Exactly the lines below from the one with "Web accessibility" up to and including the one with "Privacy policy" make up the answer, with nothing else added.
START EXCERPTED DATA
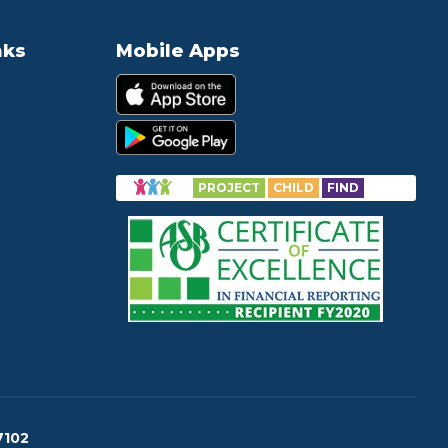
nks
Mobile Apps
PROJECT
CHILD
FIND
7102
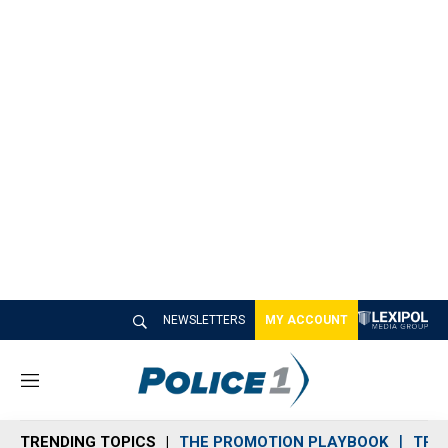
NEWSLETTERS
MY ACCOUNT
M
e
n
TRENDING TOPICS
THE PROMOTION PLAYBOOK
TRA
END EXCERPTED DATA
START EXCERPTED DATA
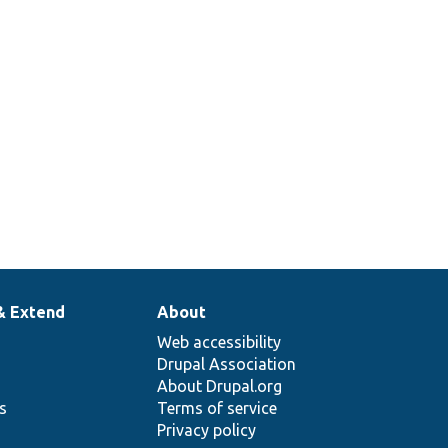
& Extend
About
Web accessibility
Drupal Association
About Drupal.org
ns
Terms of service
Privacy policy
END EXCERPTED DATA
START EXCERPTED DATA
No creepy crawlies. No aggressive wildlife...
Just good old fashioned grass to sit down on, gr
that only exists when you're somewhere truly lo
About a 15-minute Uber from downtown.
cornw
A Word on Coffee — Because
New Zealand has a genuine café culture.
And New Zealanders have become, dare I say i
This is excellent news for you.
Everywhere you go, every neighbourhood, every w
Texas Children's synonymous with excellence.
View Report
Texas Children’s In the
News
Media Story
END EXCERPTED DATA
**SOLUTION**
Web accessibility
Drupal Association
About Drupal.org
ns
Terms of service
Privacy policy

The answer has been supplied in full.